Stumbling Blocks and Solutions
The problem is, many institutions are undoubtedly hesitant to publish learning
outcome data that can be compared to the same data from other institutions—the
growing expectation of policy makers. Perhaps some recent developments in another
aspect of institutional learning assessment could inform this comparative issue:
Retention and graduation rates are the most common externally reported measures
of learning. Yet, they reflect many factors other than learning, while accounting
for learning only by assuming that retained and graduated students must have
learned something to justify their credit-recorded success. There is no comparative,
standardized basis for reporting these rates, and they are not universally provided.

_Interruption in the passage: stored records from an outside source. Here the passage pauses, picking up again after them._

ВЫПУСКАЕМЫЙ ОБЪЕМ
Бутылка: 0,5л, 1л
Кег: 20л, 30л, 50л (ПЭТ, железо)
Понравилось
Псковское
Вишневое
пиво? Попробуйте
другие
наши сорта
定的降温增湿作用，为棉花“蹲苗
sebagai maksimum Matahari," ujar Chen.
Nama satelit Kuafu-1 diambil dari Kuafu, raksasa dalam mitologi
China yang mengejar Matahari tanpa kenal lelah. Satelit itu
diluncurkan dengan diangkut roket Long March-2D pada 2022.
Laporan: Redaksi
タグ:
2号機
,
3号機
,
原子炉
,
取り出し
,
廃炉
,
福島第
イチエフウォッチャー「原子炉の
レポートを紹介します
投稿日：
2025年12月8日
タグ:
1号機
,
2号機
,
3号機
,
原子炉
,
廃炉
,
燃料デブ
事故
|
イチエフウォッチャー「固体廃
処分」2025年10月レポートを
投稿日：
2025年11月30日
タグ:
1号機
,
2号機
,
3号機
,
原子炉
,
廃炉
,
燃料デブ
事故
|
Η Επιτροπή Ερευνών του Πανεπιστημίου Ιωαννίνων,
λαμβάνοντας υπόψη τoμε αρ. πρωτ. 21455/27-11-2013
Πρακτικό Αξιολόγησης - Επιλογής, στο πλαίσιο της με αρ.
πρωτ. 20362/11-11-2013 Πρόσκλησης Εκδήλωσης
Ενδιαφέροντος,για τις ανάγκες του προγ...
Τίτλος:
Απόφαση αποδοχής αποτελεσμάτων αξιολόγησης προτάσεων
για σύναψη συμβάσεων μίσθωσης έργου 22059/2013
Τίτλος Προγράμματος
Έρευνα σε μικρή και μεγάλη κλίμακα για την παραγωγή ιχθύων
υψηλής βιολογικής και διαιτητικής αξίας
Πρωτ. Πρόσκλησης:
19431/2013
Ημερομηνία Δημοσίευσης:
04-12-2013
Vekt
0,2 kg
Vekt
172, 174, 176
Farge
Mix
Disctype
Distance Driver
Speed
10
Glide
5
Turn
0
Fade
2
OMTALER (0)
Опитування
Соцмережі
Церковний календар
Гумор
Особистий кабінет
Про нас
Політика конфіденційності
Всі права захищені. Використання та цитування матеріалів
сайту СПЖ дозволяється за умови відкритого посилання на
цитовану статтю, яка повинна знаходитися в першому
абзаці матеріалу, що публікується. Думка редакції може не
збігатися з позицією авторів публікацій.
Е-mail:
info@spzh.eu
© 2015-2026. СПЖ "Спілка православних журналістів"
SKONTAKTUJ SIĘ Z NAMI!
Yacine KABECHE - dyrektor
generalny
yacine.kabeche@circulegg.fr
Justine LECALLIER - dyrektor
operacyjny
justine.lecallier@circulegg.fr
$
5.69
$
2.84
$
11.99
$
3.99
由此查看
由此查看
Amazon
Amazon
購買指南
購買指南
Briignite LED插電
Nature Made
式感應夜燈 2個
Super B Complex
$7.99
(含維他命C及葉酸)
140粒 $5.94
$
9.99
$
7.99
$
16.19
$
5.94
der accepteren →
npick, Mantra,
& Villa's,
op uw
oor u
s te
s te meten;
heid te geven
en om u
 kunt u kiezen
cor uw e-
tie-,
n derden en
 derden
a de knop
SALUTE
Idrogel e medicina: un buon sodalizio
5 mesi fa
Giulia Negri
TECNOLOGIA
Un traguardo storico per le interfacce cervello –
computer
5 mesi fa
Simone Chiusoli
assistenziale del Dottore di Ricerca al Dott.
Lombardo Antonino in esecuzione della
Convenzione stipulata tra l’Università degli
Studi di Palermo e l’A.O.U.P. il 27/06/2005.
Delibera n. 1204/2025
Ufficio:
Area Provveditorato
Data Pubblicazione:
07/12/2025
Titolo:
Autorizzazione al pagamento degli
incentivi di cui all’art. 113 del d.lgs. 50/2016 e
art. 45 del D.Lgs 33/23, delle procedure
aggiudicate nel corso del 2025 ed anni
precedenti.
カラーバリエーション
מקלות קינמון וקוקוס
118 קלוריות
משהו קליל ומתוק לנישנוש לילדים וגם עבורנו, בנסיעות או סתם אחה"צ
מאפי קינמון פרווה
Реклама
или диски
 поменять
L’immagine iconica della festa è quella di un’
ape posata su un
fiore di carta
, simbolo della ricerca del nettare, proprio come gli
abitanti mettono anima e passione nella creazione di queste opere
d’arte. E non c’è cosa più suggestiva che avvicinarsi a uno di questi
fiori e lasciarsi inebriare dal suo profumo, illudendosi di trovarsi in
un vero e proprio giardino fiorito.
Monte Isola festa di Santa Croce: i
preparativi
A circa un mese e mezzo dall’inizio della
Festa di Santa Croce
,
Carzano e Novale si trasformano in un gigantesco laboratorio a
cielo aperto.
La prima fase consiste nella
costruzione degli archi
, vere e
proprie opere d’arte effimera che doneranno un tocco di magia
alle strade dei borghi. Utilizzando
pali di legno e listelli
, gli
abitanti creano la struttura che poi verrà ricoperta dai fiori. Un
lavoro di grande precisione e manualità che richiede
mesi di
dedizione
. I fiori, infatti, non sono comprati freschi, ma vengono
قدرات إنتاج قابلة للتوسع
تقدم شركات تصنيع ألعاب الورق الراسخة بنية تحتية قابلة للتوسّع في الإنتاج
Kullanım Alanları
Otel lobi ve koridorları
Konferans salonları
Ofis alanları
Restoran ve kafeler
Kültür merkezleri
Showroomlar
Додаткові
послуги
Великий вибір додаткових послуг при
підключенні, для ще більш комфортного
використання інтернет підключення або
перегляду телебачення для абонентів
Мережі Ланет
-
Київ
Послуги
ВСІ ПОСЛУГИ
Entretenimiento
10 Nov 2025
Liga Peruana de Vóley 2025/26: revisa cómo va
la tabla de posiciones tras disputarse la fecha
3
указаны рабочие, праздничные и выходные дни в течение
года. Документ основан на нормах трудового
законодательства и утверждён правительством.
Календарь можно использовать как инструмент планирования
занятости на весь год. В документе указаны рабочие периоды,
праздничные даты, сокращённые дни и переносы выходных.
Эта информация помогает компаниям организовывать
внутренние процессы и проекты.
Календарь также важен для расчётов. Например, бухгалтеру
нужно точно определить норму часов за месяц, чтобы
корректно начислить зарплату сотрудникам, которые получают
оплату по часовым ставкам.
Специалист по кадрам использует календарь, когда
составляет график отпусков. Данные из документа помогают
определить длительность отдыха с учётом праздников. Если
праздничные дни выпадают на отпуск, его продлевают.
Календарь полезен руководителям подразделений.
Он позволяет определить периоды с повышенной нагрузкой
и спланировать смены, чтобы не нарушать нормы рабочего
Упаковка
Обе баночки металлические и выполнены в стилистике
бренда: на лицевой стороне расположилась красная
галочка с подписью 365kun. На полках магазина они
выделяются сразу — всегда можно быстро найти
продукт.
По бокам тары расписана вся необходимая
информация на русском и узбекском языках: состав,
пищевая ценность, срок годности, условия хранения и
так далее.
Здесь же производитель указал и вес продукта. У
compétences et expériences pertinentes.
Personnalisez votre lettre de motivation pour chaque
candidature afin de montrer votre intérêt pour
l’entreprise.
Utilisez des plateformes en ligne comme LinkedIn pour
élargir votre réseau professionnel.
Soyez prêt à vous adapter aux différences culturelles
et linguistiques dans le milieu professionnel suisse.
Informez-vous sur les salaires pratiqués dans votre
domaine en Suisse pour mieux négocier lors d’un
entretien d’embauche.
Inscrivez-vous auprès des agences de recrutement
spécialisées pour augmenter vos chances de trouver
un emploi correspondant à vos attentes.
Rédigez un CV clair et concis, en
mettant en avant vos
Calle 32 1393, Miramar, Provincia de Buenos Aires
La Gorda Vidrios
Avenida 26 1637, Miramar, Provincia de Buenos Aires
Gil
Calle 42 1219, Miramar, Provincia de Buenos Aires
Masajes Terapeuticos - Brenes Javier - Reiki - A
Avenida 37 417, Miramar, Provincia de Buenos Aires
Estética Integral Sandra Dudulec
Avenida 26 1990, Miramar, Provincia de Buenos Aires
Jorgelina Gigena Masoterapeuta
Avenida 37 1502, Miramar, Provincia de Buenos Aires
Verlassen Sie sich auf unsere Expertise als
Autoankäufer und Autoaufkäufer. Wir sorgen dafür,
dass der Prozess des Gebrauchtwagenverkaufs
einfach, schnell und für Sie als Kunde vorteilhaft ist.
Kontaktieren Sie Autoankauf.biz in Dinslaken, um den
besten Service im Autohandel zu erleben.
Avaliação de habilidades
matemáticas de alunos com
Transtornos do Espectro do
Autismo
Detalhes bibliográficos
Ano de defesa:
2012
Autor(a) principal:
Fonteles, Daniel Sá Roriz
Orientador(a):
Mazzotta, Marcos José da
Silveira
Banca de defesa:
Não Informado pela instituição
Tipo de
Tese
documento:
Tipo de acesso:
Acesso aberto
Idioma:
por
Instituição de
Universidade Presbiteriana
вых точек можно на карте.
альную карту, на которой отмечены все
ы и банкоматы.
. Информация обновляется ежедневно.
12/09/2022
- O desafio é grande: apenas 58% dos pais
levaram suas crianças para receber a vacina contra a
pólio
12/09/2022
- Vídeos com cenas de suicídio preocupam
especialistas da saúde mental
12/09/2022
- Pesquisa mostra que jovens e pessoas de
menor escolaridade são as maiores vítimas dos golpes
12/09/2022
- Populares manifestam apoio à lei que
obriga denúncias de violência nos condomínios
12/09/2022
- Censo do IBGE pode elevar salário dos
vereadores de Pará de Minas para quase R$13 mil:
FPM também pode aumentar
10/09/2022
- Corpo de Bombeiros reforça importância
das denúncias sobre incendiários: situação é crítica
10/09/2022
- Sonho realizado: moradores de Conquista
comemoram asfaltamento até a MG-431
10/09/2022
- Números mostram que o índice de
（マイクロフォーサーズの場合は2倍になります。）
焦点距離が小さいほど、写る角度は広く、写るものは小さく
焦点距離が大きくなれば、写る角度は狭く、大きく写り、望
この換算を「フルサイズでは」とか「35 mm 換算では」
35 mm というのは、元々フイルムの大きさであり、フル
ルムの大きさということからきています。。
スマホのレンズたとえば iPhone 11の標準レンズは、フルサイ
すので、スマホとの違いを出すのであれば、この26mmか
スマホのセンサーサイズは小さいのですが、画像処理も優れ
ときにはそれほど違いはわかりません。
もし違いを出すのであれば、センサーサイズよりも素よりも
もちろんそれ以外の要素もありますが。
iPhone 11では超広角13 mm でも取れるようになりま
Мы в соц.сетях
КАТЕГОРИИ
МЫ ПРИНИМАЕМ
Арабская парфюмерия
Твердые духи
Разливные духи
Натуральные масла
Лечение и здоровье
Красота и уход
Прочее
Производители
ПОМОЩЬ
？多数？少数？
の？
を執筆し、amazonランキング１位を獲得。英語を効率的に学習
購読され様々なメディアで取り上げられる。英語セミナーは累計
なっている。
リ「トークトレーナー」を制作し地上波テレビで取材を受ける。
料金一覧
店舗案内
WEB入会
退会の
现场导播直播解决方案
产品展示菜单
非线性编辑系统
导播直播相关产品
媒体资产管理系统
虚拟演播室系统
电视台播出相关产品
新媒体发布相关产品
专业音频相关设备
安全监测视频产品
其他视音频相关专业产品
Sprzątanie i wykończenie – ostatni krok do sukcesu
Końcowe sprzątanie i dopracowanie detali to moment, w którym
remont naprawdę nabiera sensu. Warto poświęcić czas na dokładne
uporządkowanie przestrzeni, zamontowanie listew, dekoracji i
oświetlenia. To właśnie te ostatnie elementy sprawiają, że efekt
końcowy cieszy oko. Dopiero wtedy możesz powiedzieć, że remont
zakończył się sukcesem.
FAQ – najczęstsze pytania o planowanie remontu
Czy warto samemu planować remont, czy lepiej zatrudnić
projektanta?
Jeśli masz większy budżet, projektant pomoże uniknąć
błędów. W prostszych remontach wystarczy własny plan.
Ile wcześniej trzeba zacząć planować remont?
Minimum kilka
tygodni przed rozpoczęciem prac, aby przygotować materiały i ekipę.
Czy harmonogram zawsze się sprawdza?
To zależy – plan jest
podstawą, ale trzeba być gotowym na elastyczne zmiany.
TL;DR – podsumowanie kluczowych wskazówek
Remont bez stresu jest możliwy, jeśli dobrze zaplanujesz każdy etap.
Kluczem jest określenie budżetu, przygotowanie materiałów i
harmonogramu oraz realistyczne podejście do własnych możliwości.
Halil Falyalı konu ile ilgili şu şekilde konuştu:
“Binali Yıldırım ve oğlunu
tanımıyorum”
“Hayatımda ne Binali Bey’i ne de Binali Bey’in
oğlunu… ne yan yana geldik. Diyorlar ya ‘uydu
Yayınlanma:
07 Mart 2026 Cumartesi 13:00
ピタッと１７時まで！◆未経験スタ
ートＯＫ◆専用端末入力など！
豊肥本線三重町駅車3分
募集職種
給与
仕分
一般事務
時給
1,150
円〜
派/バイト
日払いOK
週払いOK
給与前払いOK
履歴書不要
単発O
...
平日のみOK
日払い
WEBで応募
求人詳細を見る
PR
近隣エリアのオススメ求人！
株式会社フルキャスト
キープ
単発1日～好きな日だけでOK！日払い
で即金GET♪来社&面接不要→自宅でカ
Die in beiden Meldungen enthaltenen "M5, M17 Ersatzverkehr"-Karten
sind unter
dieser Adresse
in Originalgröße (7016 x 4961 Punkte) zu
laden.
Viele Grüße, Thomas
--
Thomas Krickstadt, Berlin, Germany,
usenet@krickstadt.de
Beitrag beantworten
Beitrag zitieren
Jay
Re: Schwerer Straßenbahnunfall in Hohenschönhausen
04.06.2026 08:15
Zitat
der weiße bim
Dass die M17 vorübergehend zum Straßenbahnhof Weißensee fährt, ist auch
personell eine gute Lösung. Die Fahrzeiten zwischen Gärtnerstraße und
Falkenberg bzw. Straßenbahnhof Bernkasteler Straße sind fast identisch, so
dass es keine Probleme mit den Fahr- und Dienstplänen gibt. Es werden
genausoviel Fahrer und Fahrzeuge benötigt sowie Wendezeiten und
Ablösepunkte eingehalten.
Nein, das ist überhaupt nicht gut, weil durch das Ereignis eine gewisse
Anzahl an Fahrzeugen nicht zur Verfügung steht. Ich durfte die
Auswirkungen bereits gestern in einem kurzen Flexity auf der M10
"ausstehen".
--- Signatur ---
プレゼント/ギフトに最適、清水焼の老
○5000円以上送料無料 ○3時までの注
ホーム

But Alexander Astin, writing in the Oct. 22, 2004 issue of the
Chronicle
Review (“To Use Graduation Rates to Measure Excellence, You Have
to Do Your Homework,”) recently reported some hope for more meaningfully
reporting graduation rates. Astin made a case for reporting actual versus “expected”
graduation rates as a basis for taking into account institutional type and the
socio-educational profile of its first-year class. Possibly, this work will
find application at the level of the set of courses most closely linked to retention
and graduation—again, the college-prep and college-level basic skills
courses, along with a handful of college intro courses, which taken together
account for a high percentage of all enrollments, and could be externally assessed
as per our discussion above.
Technology to the Rescue
Yes, technology can play a role in assessing learning; more than a labor-saving
role. Today’s course management systems and assessment technologies make
it possible to:
- Deploy a continuous feedback loop of study-assessment-mastery in a variety
of courses.
- Develop a common (standardized) institutional, longitudinal assessment
strategy for high-enrollment courses taught by multiple instructors—a
strategy that assesses the course as a whole, not each of its instances taught
by different instructors.
- Participate in a consortium to extend the (preceding) whole-course, common-course
longitudinal strategy across institutions.
- Decouple teaching from testing in basic skills areas and selected intro-level
disciplinary and professional courses by using nationally “normed”
assessments (and materials) available from trusted external assessment providers.